Katherine Anne Porter was born in Texas in 1890 as Callie Russell Porter. When she was two, her mother died during childbirth, so she went to live with her grandmother, Catherine Ann, along with her three siblings and her father. When Porter was eleven, Catherine Ann died, prompting the family to move frequently, often shifting between Texas and Louisiana. As a result, Porter received little formal education beyond elementary school. When she was sixteen, Porter ran away and converted to Catholicism to marry John Henry Koontz. Koontz was an alcoholic who subjected Porter to extreme physical abuse, and after eight years of marriage, Porter left him to start a career as an actress in Chicago and Texas. She formally divorced Koontz in 1915 and changed her named to Katherine Anne, a respelled version of her grandmother’s name.

The same year she divorced Koontz, Porter contracted tuberculosis. For the next two years, she lived in sanatoriums. Porter’s writing career began in 1917, when she worked as a drama critic and gossip columnist for the Fort Worth Critic, struggling to make ends meet. While working for a newspaper in Denver, Colorado, she fell victim to the great influenza epidemic that swept the nation in 1918 and 1919. After recovering, she moved to New York City, where she wrote fiction for children and did some ghostwriting. In 1920, Porter went to Mexico, a country that felt familiar to her because of the Mexicans she had known in Texas. She quickly became involved with the revolutionary movement seeking to overthrow the government, befriending infamous revolutionaries such as Diego Rivera. She also taught and worked as a journalist in Mexico and soon abandoned Catholicism.

In 1922, Porter published a book called Outline of Popular Mexican Arts and Crafts. That year also marked the publication of her first short story, “María Concepción.” She wrote book reviews for various journals, along with articles for the New Republic and the Nation. In 1930, she published her first collection of short stories, Flowering Judas and Other Stories, which drew on Porter’s firsthand experiences of the revolution in Mexico.

Porter’s personal life, meanwhile, continued to be colorful and difficult: she had several miscarriages and endured a yearlong marriage to a man named Ernest Stock, who gave her gonorrhea. In the late 1920s, Porter traveled to Europe and eventually moved to Paris in the early 1930s, where she became friends with English writer Ford Madox Ford. In 1938, Porter returned to the states and married a man twenty years her junior, but she divorced him in 1942. She never remarried.

Porter blossomed as a writer during the 1930s. In 1937, she published Noon Wine and Pale Horse, Pale Rider: Three Short Novels. The latter features a southern family, the youngest daughter of which is often identified as a stand-in for Porter herself. When writing fiction, Porter often drew on her own life, creating rich blends of reality and imagination. As she wrote in one of her essays, “I shall try to tell the truth, but the result will be fiction.” The title character in the story “The Jilting of Granny Weatherall” (1930) is largely based on Porter’s grandmother, Catherine Ann Porter. The story also addresses religious belief and grave illness, subjects of which Porter had personal knowledge.
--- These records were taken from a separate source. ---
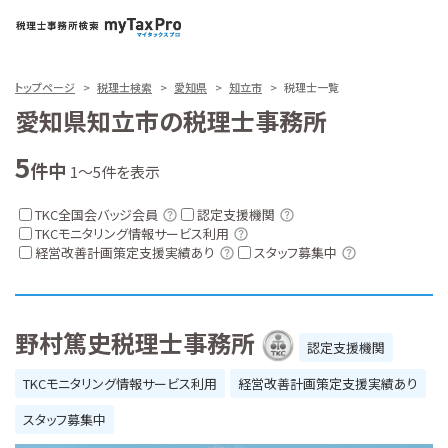
トップページ
税理士検索
愛知県
知立市
税理士一覧
愛知県知立市の税理士事務所
5
件中
1～5件を表示
TKC全国会バッジ会員
認定支援機関
TKCモニタリング情報サービス利用
経営改善計画策定支援実績あり
スタッフ募集中
野村篤史税理士事務所
認定支援機関
TKCモニタリング情報サービス利用
経営改善計画策定支援実績あり
スタッフ募集中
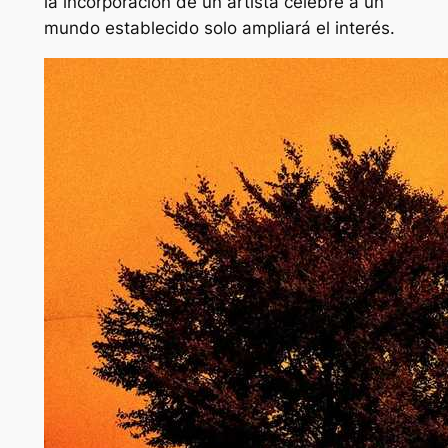
la incorporación de un artista célebre a un
mundo establecido solo ampliará el interés.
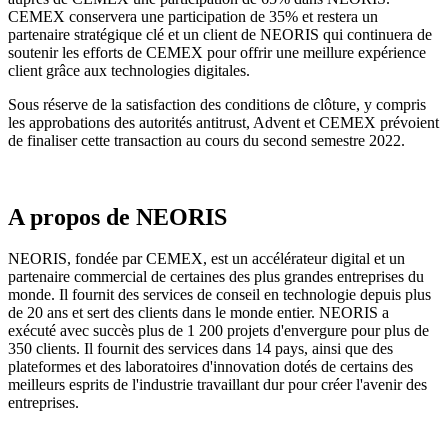
CEMEX conservera une participation de 35% et restera un
partenaire stratégique clé et un client de NEORIS qui continuera de
soutenir les efforts de CEMEX pour offrir une meillure expérience
client grâce aux technologies digitales.
Sous réserve de la satisfaction des conditions de clôture, y compris
les approbations des autorités antitrust, Advent et CEMEX prévoient
de finaliser cette transaction au cours du second semestre 2022.
A propos de NEORIS
NEORIS, fondée par CEMEX, est un accélérateur digital et un
partenaire commercial de certaines des plus grandes entreprises du
monde. Il fournit des services de conseil en technologie depuis plus
de 20 ans et sert des clients dans le monde entier. NEORIS a
exécuté avec succès plus de 1 200 projets d'envergure pour plus de
350 clients. Il fournit des services dans 14 pays, ainsi que des
plateformes et des laboratoires d'innovation dotés de certains des
meilleurs esprits de l'industrie travaillant dur pour créer l'avenir des
entreprises.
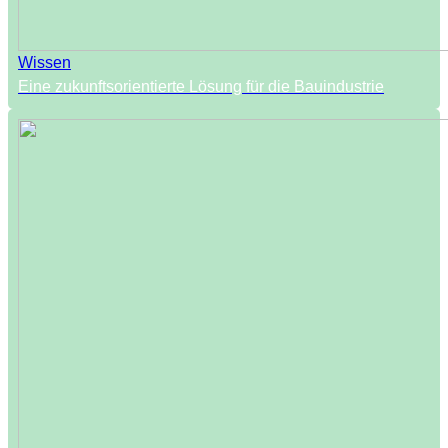
Wissen
Eine zukunftsorientierte Lösung für die Bauindustrie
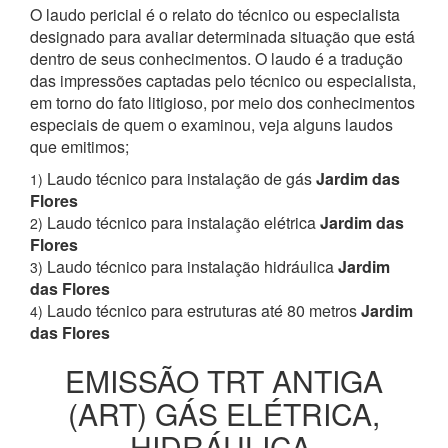
O laudo pericial é o relato do técnico ou especialista
designado para avaliar determinada situação que está
dentro de seus conhecimentos. O laudo é a tradução
das impressões captadas pelo técnico ou especialista,
em torno do fato litigioso, por meio dos conhecimentos
especiais de quem o examinou, veja alguns laudos
que emitimos;
Laudo técnico para instalação de gás
Jardim das
1)
Flores
Laudo técnico para instalação elétrica
Jardim das
2)
Flores
Laudo técnico para instalação hidráulica
Jardim
3)
das Flores
Laudo técnico para estruturas até 80 metros
Jardim
4)
das Flores
EMISSÃO TRT ANTIGA
(ART) GÁS ELÉTRICA,
HIDRÁULICA,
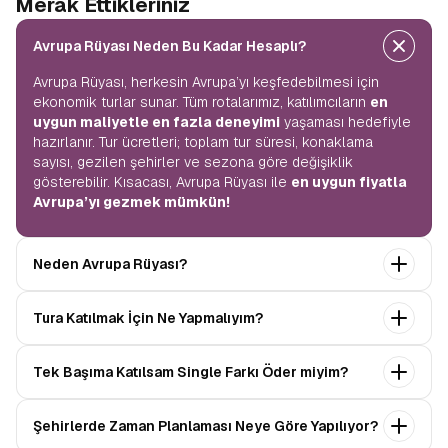
Merak Ettikleriniz
Avrupa Rüyası Neden Bu Kadar Hesaplı?
Avrupa Rüyası, herkesin Avrupa’yı keşfedebilmesi için
ekonomik turlar sunar. Tüm rotalarımız, katılımcıların
en
uygun maliyetle en fazla deneyimi
yaşaması hedefiyle
hazırlanır. Tur ücretleri; toplam tur süresi, konaklama
sayısı, gezilen şehirler ve sezona göre değişiklik
gösterebilir. Kısacası, Avrupa Rüyası ile
en uygun fiyatla
Avrupa’yı gezmek mümkün!
Neden Avrupa Rüyası?
Avrupa Rüyası ile ekonomik bir şekilde
tek seferde
Tura Katılmak İçin Ne Yapmalıyım?
birçok ülkeyi
keşfedin! Ekstra tur ücreti yok, tüm geziler
fiyata dahil.
Profesyonel kokartlı rehberler
,
konforlu
Tur sayfasındaki
“Başvuru Yap”
formunu doldurun ve
oteller
ve
benzersiz rotalar
ile Avrupa’yı en keyifli
Tek Başıma Katılsam Single Farkı Öder miyim?
seyahat sözleşmesini
onaylayın.
İlk taksiti
şekilde yaşayın.
ödediğinizde kaydınız tamamlanır ve Avrupa Rüyası’yla
Hayır, ödemezsiniz. Avrupa Rüyası’nda tek başına
yolculuğunuz başlar!
Şehirlerde Zaman Planlaması Neye Göre Yapılıyor?
katıldığınızda
1000 Euro’ya varan single farkı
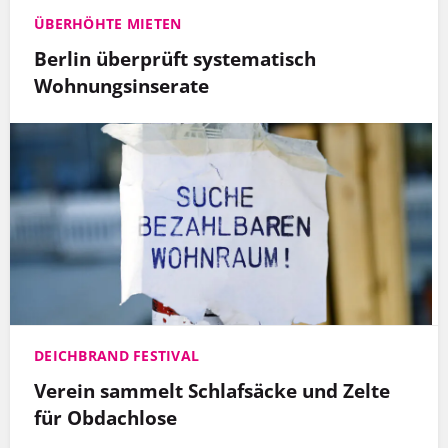
ÜBERHÖHTE MIETEN
Berlin überprüft systematisch
Wohnungsinserate
DEICHBRAND FESTIVAL
Verein sammelt Schlafsäcke und Zelte
für Obdachlose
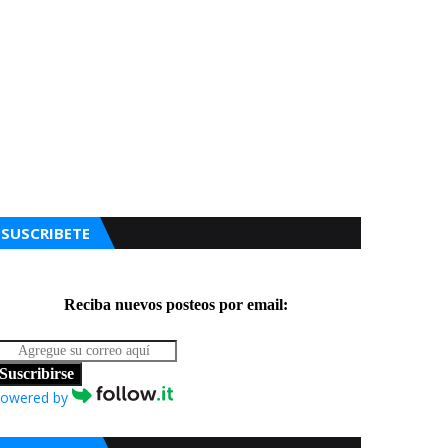
SUSCRIBETE
Reciba nuevos posteos por email:
Suscribirse
owered by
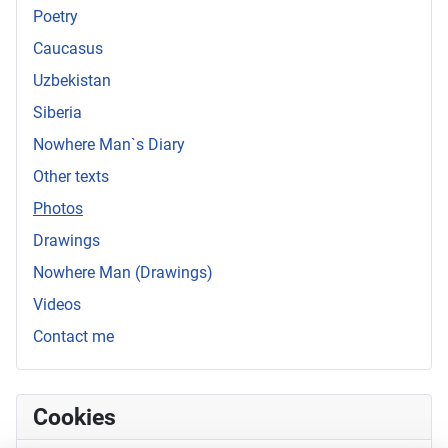
Poetry
Caucasus
Uzbekistan
Siberia
Nowhere Man`s Diary
Other texts
Photos
Drawings
Nowhere Man (Drawings)
Videos
Contact me
Cookies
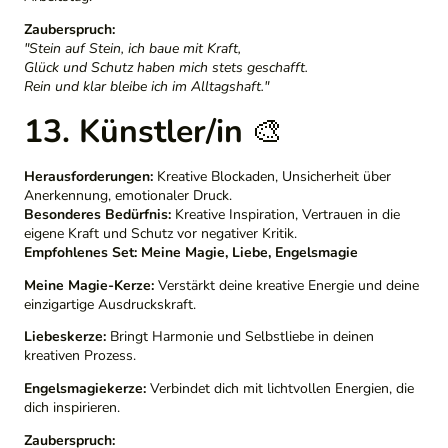
Zauberspruch:
"Stein auf Stein, ich baue mit Kraft,
Glück und Schutz haben mich stets geschafft.
Rein und klar bleibe ich im Alltagshaft."
13. Künstler/in
🎨
Herausforderungen:
Kreative Blockaden, Unsicherheit über
Anerkennung, emotionaler Druck.
Besonderes Bedürfnis:
Kreative Inspiration, Vertrauen in die
eigene Kraft und Schutz vor negativer Kritik.
Empfohlenes Set:
Meine Magie, Liebe, Engelsmagie
Meine Magie-Kerze:
Verstärkt deine kreative Energie und deine
einzigartige Ausdruckskraft.
Liebeskerze:
Bringt Harmonie und Selbstliebe in deinen
kreativen Prozess.
Engelsmagiekerze:
Verbindet dich mit lichtvollen Energien, die
dich inspirieren.
Zauberspruch:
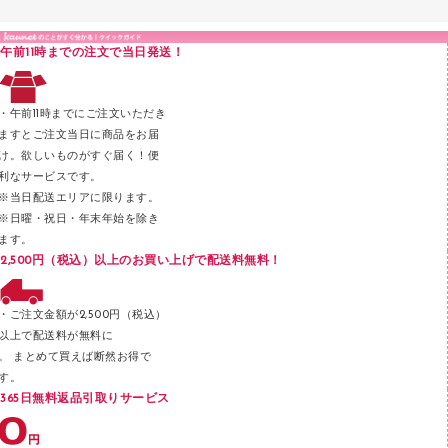
液体のり
カードケース
印章用品
Ｚ式ファイル
午前11時までの注文で当日発送！
レタートレー
３０穴リフィル・３０穴インデックス
レターケース
２穴リフィル・２穴インデックス
・午前11時までにご注文いただき
ラベル類
ますとご注文当日に商品をお届
け。欲しいものがすぐ届く！便
メンディングテープ
利なサービスです。
メッシュケース／ペンケース
※当日配送エリアに限ります。
※日曜・祝日・年末年始を除き
フロアケース
ます。
ブックエンド／ブックスタンド
2,500円（税込）以上のお買い上げで配送料無料！
ファスナーつづり紐
パンチ
・ご注文金額が2,500円（税込）
以上で配送料が無料に
はさみ
。 まとめて買えば断然お得で
デスクマット
す。
365日無料返品引取りサービス
デスクトレー
テープのり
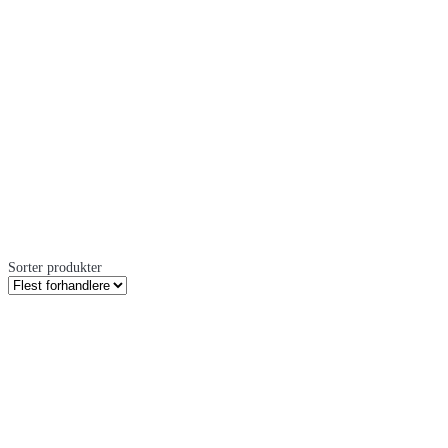
Sorter produkter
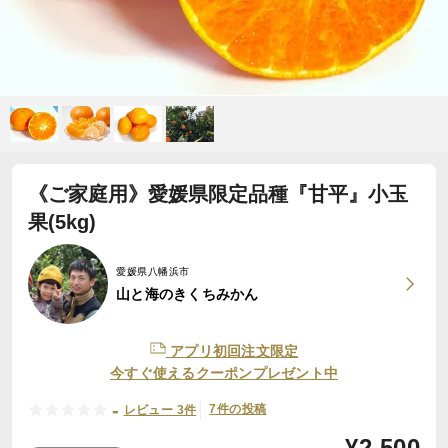
《ご家庭用》愛媛県限定品種『甘平』小玉
果(5kg)
愛媛県八幡浜市
山と海のきくちみかん
アプリ初回注文限定
今すぐ使えるクーポンプレゼント中
-
7件の投稿
レビュー 3件
¥
2,500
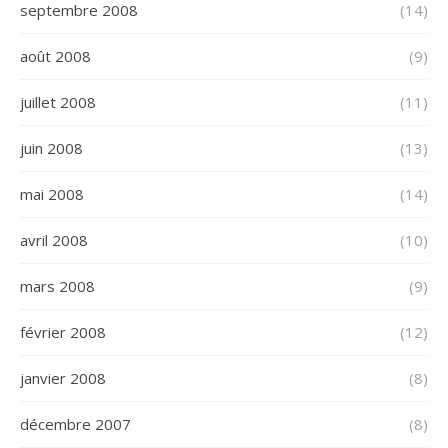
septembre 2008
(14)
août 2008
(9)
juillet 2008
(11)
juin 2008
(13)
mai 2008
(14)
avril 2008
(10)
mars 2008
(9)
février 2008
(12)
janvier 2008
(8)
décembre 2007
(8)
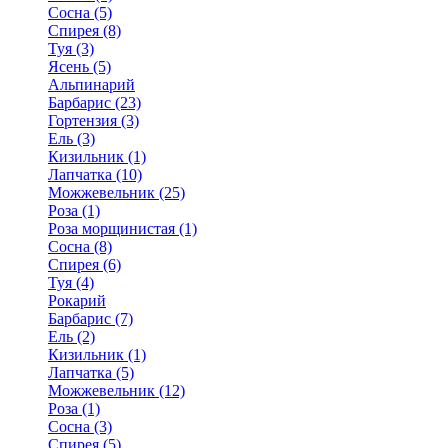
Сосна (5)
Спирея (8)
Туя (3)
Ясень (5)
Альпинарий
Барбарис (23)
Гортензия (3)
Ель (3)
Кизильник (1)
Лапчатка (10)
Можжевельник (25)
Роза (1)
Роза морщинистая (1)
Сосна (8)
Спирея (6)
Туя (4)
Рокарий
Барбарис (7)
Ель (2)
Кизильник (1)
Лапчатка (5)
Можжевельник (12)
Роза (1)
Сосна (3)
Спирея (5)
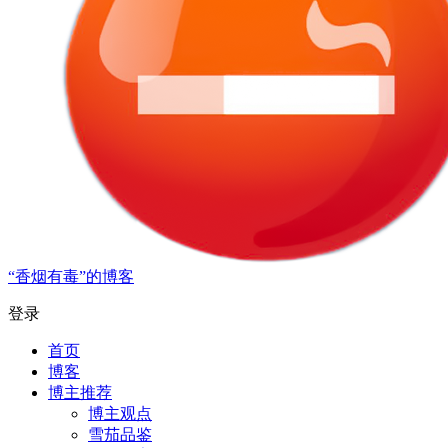
“香烟有毒”的博客
登录
首页
博客
博主推荐
博主观点
雪茄品鉴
Porter worked on her novel Ship of Fools for more than twenty years, teaching at universities and giving lectures to earn money while she wrote. She finally published the novel in 1962, when she was seventy-two. Although Porter had already achieved critical success, Ship of Fools was the work that turned her into a widely known and read author. The novel spent twenty-six weeks at the top of the New York Times bestseller list and was made into a film starring Vivien Leigh in 1966. Porter won more acclaim in 1965, when her Collected Stories won the Pulitzer Prize and National Book Award. She was nominated for the Nobel Prize in Literature three times. Toward the end of her life, Porter returned to the Roman Catholic faith she had adopted as a young woman. She died in 1980, and her ashes were buried next to her mother’s grave in Texas.